▶ _Activity_
For each entry, return the text exactly and omit any image.

▶ _Data for review_
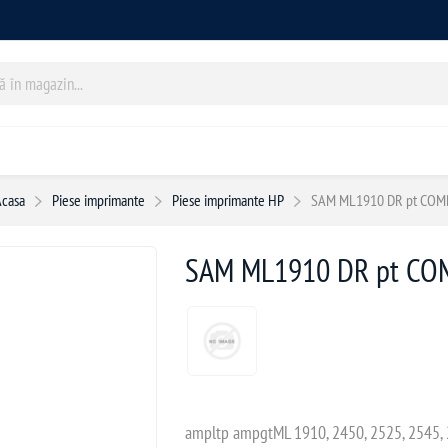
Acasa
Piese imprimante
Piese imprimante HP
SAM ML1910 DR pt COM
SAM ML1910 DR pt CO
ampltp ampgtML 1910, 2450, 2525, 2545, 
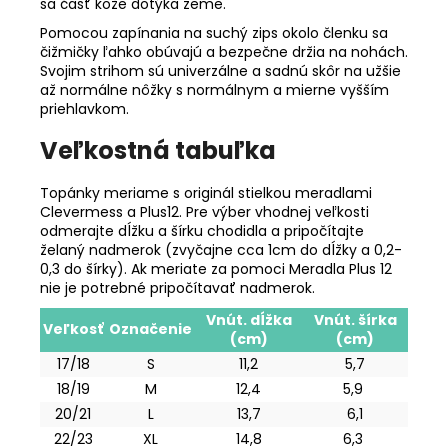
sa časť kože dotýka zeme.
Pomocou zapínania na suchý zips okolo členku sa
čižmičky ľahko obúvajú a bezpečne držia na nohách.
Svojim strihom sú univerzálne a sadnú skôr na užšie
až normálne nôžky s normálnym a mierne vyšším
priehlavkom.
Veľkostná tabuľka
Topánky meriame s originál stielkou meradlami
Clevermess a Plus12. Pre výber vhodnej veľkosti
odmerajte dĺžku a šírku chodidla a pripočítajte
želaný nadmerok (zvyčajne cca 1cm do dĺžky a 0,2-
0,3 do šírky). Ak meriate za pomoci Meradla Plus 12
nie je potrebné pripočítavať nadmerok.
Vnút. dĺžka
Vnút. šírka
Veľkosť
Označenie
(cm)
(cm)
17/18
S
11,2
5,7
18/19
M
12,4
5,9
20/21
L
13,7
6,1
22/23
XL
14,8
6,3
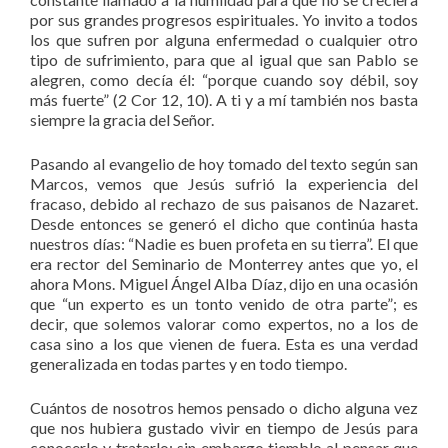
por sus grandes progresos espirituales. Yo invito a todos
los que sufren por alguna enfermedad o cualquier otro
tipo de sufrimiento, para que al igual que san Pablo se
alegren, como decía él: “porque cuando soy débil, soy
más fuerte” (2 Cor 12, 10). A ti y a mí también nos basta
siempre la gracia del Señor.
Pasando al evangelio de hoy tomado del texto según san
Marcos, vemos que Jesús sufrió la experiencia del
fracaso, debido al rechazo de sus paisanos de Nazaret.
Desde entonces se generó el dicho que continúa hasta
nuestros días: “Nadie es buen profeta en su tierra”. El que
era rector del Seminario de Monterrey antes que yo, el
ahora Mons. Miguel Ángel Alba Díaz, dijo en una ocasión
que “un experto es un tonto venido de otra parte”; es
decir, que solemos valorar como expertos, no a los de
casa sino a los que vienen de fuera. Esta es una verdad
generalizada en todas partes y en todo tiempo.
Cuántos de nosotros hemos pensado o dicho alguna vez
que nos hubiera gustado vivir en tiempo de Jesús para
conocerlo y tratarlo; sin embargo tiemblo al pensar que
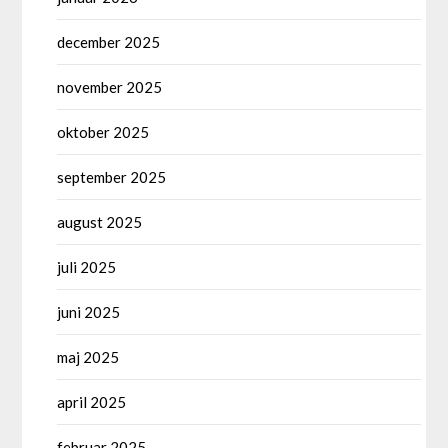
december 2025
november 2025
oktober 2025
september 2025
august 2025
juli 2025
juni 2025
maj 2025
april 2025
februar 2025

▶ _Solution below_
Acasa
Piese imprimante
Piese imprimante HP
SAM ML1910 DR pt COM
SAM ML1910 DR pt CO
ampltp ampgtML 1910, 2450, 2525, 2545, 
sa časť kože dotýka zeme.
Pomocou zapínania na suchý zips okolo členku sa
čižmičky ľahko obúvajú a bezpečne držia na nohách.
Svojim strihom sú univerzálne a sadnú skôr na užšie
až normálne nôžky s normálnym a mierne vyšším
priehlavkom.
Veľkostná tabuľka
Topánky meriame s originál stielkou meradlami
Clevermess a Plus12. Pre výber vhodnej veľkosti
odmerajte dĺžku a šírku chodidla a pripočítajte
želaný nadmerok (zvyčajne cca 1cm do dĺžky a 0,2-
0,3 do šírky). Ak meriate za pomoci Meradla Plus 12
nie je potrebné pripočítavať nadmerok.
Vnút. dĺžka
Vnút. šírka
Veľkosť
Označenie
(cm)
(cm)
17/18
S
11,2
5,7
18/19
M
12,4
5,9
20/21
L
13,7
6,1
22/23
XL
14,8
6,3
por sus grandes progresos espirituales. Yo invito a todos
los que sufren por alguna enfermedad o cualquier otro
tipo de sufrimiento, para que al igual que san Pablo se
alegren, como decía él: “porque cuando soy débil, soy
más fuerte” (2 Cor 12, 10). A ti y a mí también nos basta
siempre la gracia del Señor.
Pasando al evangelio de hoy tomado del texto según san
Marcos, vemos que Jesús sufrió la experiencia del
fracaso, debido al rechazo de sus paisanos de Nazaret.
Desde entonces se generó el dicho que continúa hasta
nuestros días: “Nadie es buen profeta en su tierra”. El que
era rector del Seminario de Monterrey antes que yo, el
ahora Mons. Miguel Ángel Alba Díaz, dijo en una ocasión
que “un experto es un tonto venido de otra parte”; es
decir, que solemos valorar como expertos, no a los de
casa sino a los que vienen de fuera. Esta es una verdad
generalizada en todas partes y en todo tiempo.
Cuántos de nosotros hemos pensado o dicho alguna vez
que nos hubiera gustado vivir en tiempo de Jesús para
conocerlo y tratarlo; sin embargo tiemblo al pensar que
december 2025
november 2025
oktober 2025
september 2025
august 2025
juli 2025
juni 2025
maj 2025
april 2025
februar 2025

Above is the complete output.